Variable Interest Rate Amortization Schedule
The amortization schedule has six columns: Period, Period Interest Rate, Total Payment, Interest Component, Principal Component, and Principal Balance.
Period
The period identifier simply numbers the time periods over which the debt is outstanding and paid down. The first period identifier is stored in cell B11 as the integer 1. Periods that follow are stored as the previous period plus 1.
Period Interest Rate
The period interest rates are the interest rates that, when multiplied by the outstanding balance at the beginning of the payment period, produce the amount of interest expense or interest income for the period. Period interest rates typically are tied to a market-sensitive interest rate index that is based on a widely traded or widely used interest rate, such as the one-year U.S. Treasury bill or the one-year London interbank offer rate.
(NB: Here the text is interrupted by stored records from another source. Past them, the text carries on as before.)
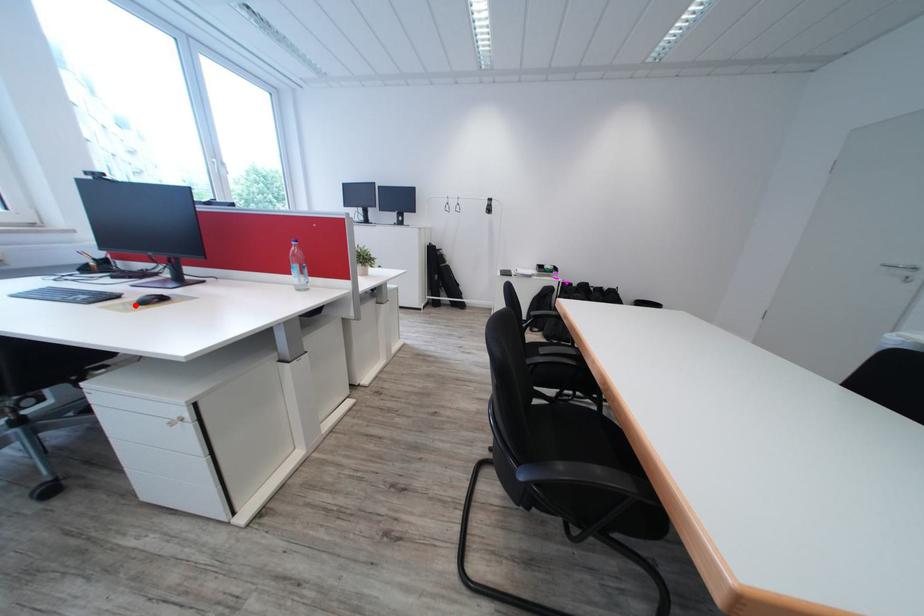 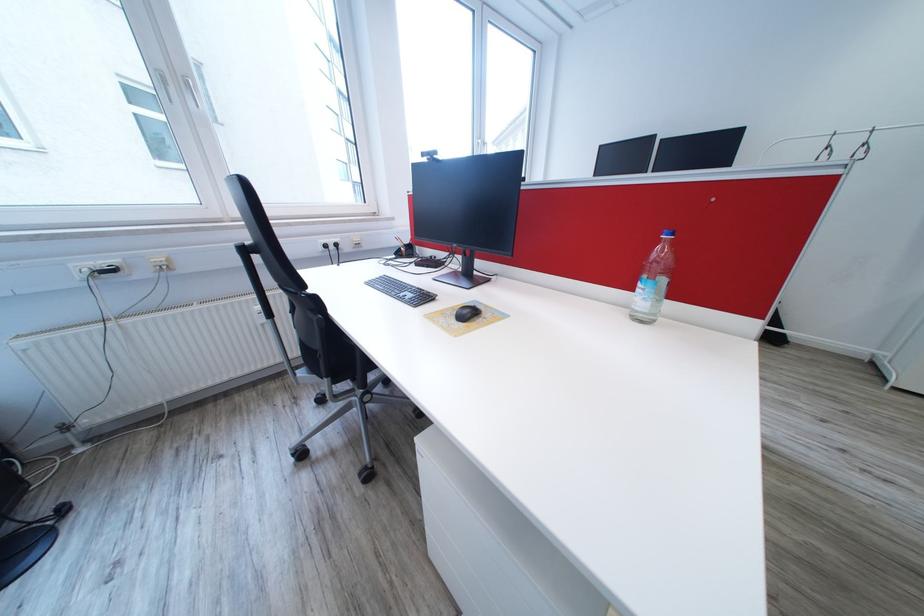 The point at the highlighted location is marked in the first image. Where is the corresponding point in the second image?

(454, 315) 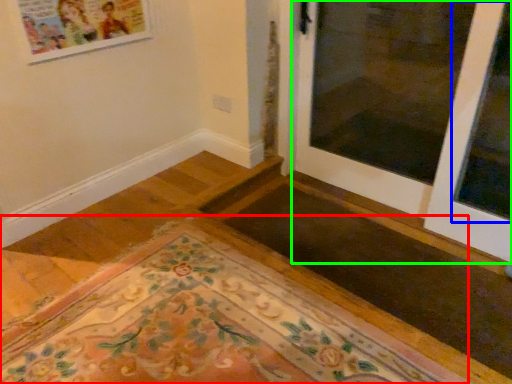 Question: Which object is the closest to the mat (highlighted by a red box)? Choose among these: window (highlighted by a blue box) or door (highlighted by a green box).

Choices:
 (A) window
 (B) door

Answer: (B) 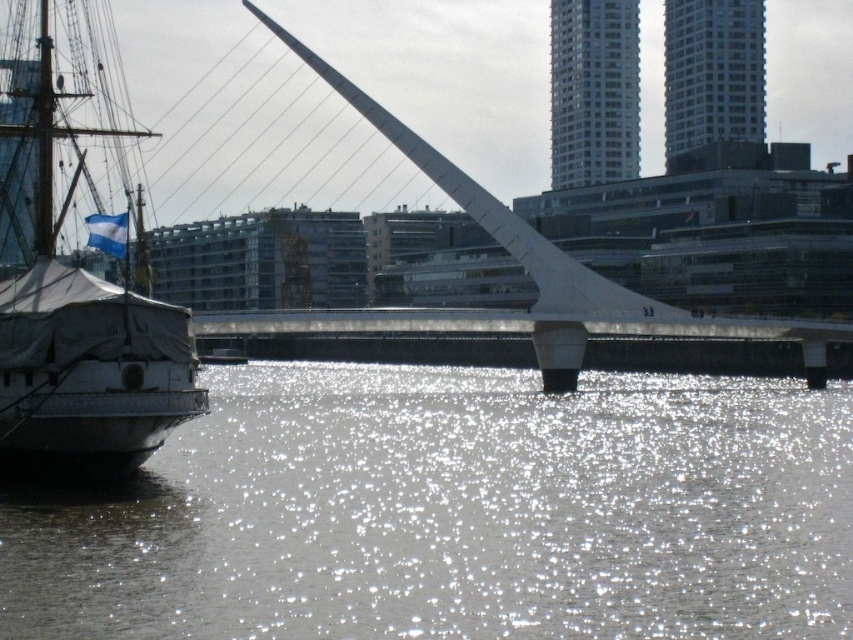 Question: Is sparkling silver water at center thinner than white canvas sailboat at left?

Choices:
 (A) no
 (B) yes

Answer: (A)

Question: Which point is farther from the camera taking this photo?

Choices:
 (A) (48, 250)
 (B) (519, 410)

Answer: (B)

Question: Is the position of sparkling silver water at center more distant than that of white canvas sailboat at left?

Choices:
 (A) no
 (B) yes

Answer: (A)

Question: Can you confirm if sparkling silver water at center is thinner than white canvas sailboat at left?

Choices:
 (A) yes
 (B) no

Answer: (B)

Question: Which point is farther from the camera taking this photo?

Choices:
 (A) (235, 464)
 (B) (77, 163)

Answer: (B)

Question: Which object is closer to the camera taking this photo?

Choices:
 (A) white canvas sailboat at left
 (B) sparkling silver water at center

Answer: (B) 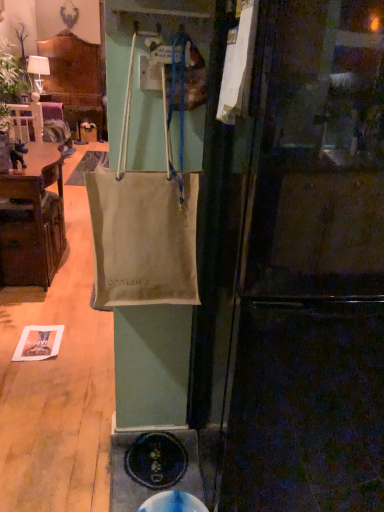 Question: Can you confirm if matte black refrigerator at center is positioned to the right of brown wood cabinet at left?

Choices:
 (A) yes
 (B) no

Answer: (A)

Question: Is matte black refrigerator at center bigger than brown wood cabinet at left?

Choices:
 (A) yes
 (B) no

Answer: (A)

Question: Is the position of matte black refrigerator at center less distant than that of brown wood cabinet at left?

Choices:
 (A) yes
 (B) no

Answer: (A)

Question: Does matte black refrigerator at center touch brown wood cabinet at left?

Choices:
 (A) yes
 (B) no

Answer: (B)

Question: From a real-world perspective, is matte black refrigerator at center on top of brown wood cabinet at left?

Choices:
 (A) no
 (B) yes

Answer: (B)

Question: In the image, is blue rubber manhole cover at lower center positioned in front of or behind matte black refrigerator at center?

Choices:
 (A) front
 (B) behind

Answer: (B)

Question: Is point 165,507 closer or farther from the camera than point 339,46?

Choices:
 (A) closer
 (B) farther

Answer: (B)

Question: In terms of size, does blue rubber manhole cover at lower center appear bigger or smaller than matte black refrigerator at center?

Choices:
 (A) small
 (B) big

Answer: (A)

Question: Visually, is blue rubber manhole cover at lower center positioned to the left or to the right of matte black refrigerator at center?

Choices:
 (A) right
 (B) left

Answer: (B)

Question: Is beige canvas bag at center inside or outside of matte black refrigerator at center?

Choices:
 (A) inside
 (B) outside

Answer: (B)

Question: Looking at the image, does beige canvas bag at center seem bigger or smaller compared to matte black refrigerator at center?

Choices:
 (A) big
 (B) small

Answer: (B)

Question: From the image's perspective, is beige canvas bag at center above or below matte black refrigerator at center?

Choices:
 (A) below
 (B) above

Answer: (B)

Question: Would you say beige canvas bag at center is to the left or to the right of matte black refrigerator at center in the picture?

Choices:
 (A) left
 (B) right

Answer: (A)

Question: From the image's perspective, is matte black refrigerator at center positioned above or below brown wood cabinet at left?

Choices:
 (A) below
 (B) above

Answer: (A)

Question: From a real-world perspective, relative to brown wood cabinet at left, is matte black refrigerator at center vertically above or below?

Choices:
 (A) above
 (B) below

Answer: (A) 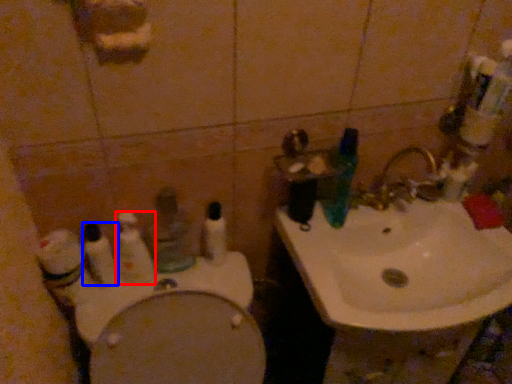 Question: Which of the following is the farthest to the observer, toothbrush (highlighted by a red box) or toothbrush (highlighted by a blue box)?

Choices:
 (A) toothbrush
 (B) toothbrush

Answer: (A) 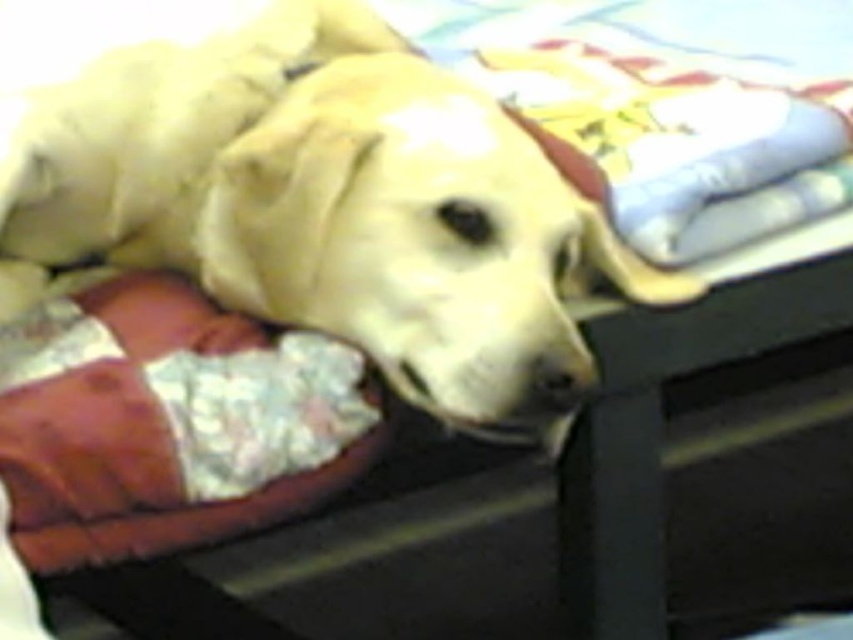 You are taking a photo of a dog lying on a bed. There are two points marked in the image at coordinates point (258,284) and point (285,451). Which point is closer to the camera?

Point (258,284) is closer to the camera than point (285,451). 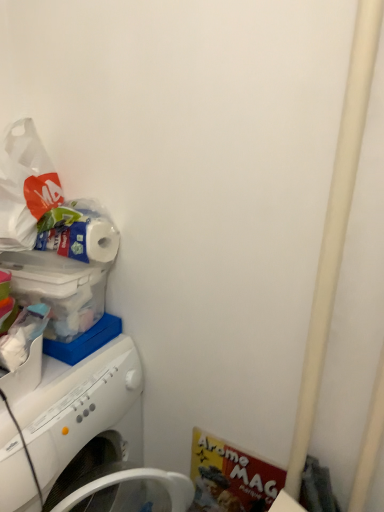 Question: Considering the relative positions of white plastic washing machine at left and white matte toilet paper at upper left in the image provided, is white plastic washing machine at left to the left or to the right of white matte toilet paper at upper left?

Choices:
 (A) left
 (B) right

Answer: (A)

Question: From a real-world perspective, relative to white matte toilet paper at upper left, is white plastic washing machine at left vertically above or below?

Choices:
 (A) above
 (B) below

Answer: (B)

Question: Considering the positions of white plastic washing machine at left and white matte toilet paper at upper left in the image, is white plastic washing machine at left taller or shorter than white matte toilet paper at upper left?

Choices:
 (A) short
 (B) tall

Answer: (B)

Question: In terms of width, does white matte toilet paper at upper left look wider or thinner when compared to white plastic washing machine at left?

Choices:
 (A) thin
 (B) wide

Answer: (A)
You enter either the actual or the forecasted interest rates for each payment period over the debt term in this column.
Total Payment
The total payment is the current period payment. If you’re using the starter workbook for liability bookkeeping, this is the amount you enter as a credit to the cash account. If you’re using this starter workbook for receivables or investment bookkeeping, this is the amount you enter as a debit to your cash account. If you’re using the starter workbook as part of a financial forecast and, from your perspective, the debt being amortized represents a liability, you can add the payment amount to other debt service payments in the section of a cash flow forecast that details uses of funds. If you’re using the starter workbook as part of a financial forecast and, from your perspective, the debt being amortized represents an asset, you can add the payment amount to other debt service payments in the sources of funds section of a cash flow forecast. The Total Payment formula for the first period uses the PMT function, as follows:
=-PMT(C11,Amortize_Term,Principal)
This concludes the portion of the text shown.